Tony Blair has warned against ending immigration, arguing that to do so supports damaging Ukip policies based a “nasty core of prejudice”.

He suggested Labour take a stronger stand against Nigel Farage’s party.

“Let’s be clear: we don’t think that Ukip’s right, not on immigration and not on Europe – so the first thing you’ve got to be really careful of doing is… saying things that suggest that they’re kind of justified in their policy, because what you’re actually going to do is validate their argument when in fact you don’t believe in it,” he told Progress magazine.

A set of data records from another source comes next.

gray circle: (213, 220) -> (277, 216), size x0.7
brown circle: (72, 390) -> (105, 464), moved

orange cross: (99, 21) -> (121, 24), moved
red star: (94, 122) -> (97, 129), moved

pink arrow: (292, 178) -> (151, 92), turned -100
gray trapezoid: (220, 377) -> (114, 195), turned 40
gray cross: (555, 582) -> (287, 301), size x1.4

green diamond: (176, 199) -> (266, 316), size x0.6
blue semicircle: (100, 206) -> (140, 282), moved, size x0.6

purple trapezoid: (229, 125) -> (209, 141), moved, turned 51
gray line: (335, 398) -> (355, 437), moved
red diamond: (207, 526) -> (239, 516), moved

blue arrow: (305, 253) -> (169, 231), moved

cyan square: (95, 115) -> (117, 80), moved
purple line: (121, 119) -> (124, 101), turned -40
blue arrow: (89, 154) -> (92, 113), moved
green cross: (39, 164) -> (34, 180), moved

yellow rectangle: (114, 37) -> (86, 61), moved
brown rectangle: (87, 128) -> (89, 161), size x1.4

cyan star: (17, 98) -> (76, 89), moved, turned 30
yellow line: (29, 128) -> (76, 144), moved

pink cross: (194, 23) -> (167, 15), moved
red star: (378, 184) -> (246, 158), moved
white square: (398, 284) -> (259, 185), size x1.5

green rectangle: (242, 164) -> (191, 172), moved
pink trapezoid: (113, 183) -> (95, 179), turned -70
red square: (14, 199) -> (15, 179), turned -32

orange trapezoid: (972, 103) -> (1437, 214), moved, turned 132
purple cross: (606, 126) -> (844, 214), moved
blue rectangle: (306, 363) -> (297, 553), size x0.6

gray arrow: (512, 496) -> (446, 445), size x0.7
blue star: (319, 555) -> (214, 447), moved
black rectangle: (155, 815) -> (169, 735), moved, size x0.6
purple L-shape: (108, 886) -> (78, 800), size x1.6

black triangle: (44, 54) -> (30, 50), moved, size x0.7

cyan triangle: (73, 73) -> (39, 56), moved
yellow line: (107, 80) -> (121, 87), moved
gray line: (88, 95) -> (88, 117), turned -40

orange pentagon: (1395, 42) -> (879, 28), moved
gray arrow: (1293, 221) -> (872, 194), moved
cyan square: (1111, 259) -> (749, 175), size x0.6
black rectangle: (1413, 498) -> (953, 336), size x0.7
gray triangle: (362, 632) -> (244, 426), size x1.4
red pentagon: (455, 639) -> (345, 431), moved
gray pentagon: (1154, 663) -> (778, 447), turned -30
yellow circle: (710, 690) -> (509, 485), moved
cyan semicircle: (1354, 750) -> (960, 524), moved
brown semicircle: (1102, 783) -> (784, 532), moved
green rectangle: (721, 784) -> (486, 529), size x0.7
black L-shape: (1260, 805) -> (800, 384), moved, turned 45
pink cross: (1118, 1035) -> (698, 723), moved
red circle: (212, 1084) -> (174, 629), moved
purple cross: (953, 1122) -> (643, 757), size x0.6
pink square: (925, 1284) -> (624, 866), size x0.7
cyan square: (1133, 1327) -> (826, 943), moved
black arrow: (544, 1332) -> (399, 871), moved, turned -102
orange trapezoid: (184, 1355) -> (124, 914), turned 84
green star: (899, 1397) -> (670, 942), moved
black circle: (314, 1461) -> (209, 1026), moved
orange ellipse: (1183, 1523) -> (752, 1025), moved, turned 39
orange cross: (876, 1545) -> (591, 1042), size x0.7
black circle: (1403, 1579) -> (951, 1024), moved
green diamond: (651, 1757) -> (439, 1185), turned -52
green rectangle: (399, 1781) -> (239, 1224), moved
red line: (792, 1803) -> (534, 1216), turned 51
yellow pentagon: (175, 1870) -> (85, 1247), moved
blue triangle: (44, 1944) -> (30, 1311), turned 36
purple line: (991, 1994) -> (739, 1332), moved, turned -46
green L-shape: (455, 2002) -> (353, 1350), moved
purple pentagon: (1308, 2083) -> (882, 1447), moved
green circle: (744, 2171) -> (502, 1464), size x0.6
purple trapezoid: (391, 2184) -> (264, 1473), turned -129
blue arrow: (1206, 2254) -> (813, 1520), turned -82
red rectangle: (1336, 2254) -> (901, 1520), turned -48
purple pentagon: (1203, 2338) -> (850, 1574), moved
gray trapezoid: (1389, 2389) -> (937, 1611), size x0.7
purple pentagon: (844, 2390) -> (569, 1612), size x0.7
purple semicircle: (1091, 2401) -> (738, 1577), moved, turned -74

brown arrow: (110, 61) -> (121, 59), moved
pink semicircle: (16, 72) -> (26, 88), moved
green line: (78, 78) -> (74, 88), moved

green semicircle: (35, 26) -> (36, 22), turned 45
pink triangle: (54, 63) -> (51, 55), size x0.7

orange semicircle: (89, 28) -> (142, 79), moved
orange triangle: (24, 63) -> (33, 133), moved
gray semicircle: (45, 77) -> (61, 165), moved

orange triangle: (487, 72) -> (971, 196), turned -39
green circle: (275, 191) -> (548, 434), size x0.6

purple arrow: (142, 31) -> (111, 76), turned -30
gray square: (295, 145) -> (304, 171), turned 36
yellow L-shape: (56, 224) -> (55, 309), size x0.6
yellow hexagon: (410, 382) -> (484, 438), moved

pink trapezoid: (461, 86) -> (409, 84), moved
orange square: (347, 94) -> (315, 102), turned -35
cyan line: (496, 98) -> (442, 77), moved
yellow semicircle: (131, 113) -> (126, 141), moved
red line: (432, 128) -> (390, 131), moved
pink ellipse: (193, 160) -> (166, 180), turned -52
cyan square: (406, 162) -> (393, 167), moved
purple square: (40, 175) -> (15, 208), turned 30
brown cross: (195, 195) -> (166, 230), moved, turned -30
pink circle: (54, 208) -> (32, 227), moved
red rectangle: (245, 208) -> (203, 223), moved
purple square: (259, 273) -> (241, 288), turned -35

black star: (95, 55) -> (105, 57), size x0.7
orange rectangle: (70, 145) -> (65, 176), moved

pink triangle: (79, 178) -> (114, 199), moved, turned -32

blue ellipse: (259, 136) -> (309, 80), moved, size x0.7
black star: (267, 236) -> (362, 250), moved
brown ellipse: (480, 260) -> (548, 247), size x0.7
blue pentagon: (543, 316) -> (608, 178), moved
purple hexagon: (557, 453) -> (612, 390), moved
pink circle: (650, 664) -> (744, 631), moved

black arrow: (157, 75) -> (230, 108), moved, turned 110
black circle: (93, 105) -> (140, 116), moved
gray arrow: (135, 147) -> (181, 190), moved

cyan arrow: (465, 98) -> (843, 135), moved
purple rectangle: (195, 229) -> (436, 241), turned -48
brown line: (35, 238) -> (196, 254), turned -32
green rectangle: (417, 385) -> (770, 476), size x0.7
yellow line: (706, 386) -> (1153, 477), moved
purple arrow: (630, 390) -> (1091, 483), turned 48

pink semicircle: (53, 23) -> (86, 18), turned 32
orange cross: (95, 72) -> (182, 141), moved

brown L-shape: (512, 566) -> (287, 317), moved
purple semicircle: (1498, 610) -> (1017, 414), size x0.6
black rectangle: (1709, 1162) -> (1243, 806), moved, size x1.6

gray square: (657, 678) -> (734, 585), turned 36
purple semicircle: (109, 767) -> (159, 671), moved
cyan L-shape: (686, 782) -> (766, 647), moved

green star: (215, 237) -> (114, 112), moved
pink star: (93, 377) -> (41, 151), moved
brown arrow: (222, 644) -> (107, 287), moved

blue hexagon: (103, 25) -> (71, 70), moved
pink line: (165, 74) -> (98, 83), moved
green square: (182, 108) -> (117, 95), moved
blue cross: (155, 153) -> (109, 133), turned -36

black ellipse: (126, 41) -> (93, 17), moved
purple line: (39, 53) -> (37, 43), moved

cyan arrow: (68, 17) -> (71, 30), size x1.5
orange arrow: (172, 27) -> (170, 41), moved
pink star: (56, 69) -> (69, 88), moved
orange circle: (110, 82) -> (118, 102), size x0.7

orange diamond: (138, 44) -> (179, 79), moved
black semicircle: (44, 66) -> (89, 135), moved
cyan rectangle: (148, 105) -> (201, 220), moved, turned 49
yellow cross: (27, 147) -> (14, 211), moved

Although he didn’t explicitly call on Ed Miliband to fight against Ukip, although said that Labour should not “end up chasing after the policies of a party like Ukip, who you don’t agree with, whose policies would take this country backwards economically, politically, in every conceivable way, and who, ultimately, at the heart of what they do, have a rather nasty core of prejudice that none of us believe in, which you’ve actually got to take on and fight. So the way to deal with this is to deal with it by what you believe.”

Earlier this week, Blair said that Miliband will lose to the Conservatives in the 2015 election because Labour has failed to develop a “narrative that is about the future of the country”.

Labour narrowly won Heywood and Middleton over Ukip earlier this month, holding on to the seat by 11,633 to 11,016 votes. Miliband said, following the win, that he didn’t think that Ukip could “represent the interests of working people” because they wanted to cut taxes for the rich.

Although Blair asserts that ending immigration would be “a disaster for this country”, he accepts that there needs to be border controls to ensure that “the system doesn’t get abused and exploited, and you don’t end up with people feeling that they’ve lost control over their communities and their lives”.

Blair also criticised the Conservatives for their handling of Ukip, arguing that David Cameron would attract more support “if they actually stood up against these people and said: ‘You don’t understand the way the world works today, your policies will take us backwards and we’re not going there.’”

In May, Cameron said that “the whole country has heard enough to know what sort of party Ukip is”.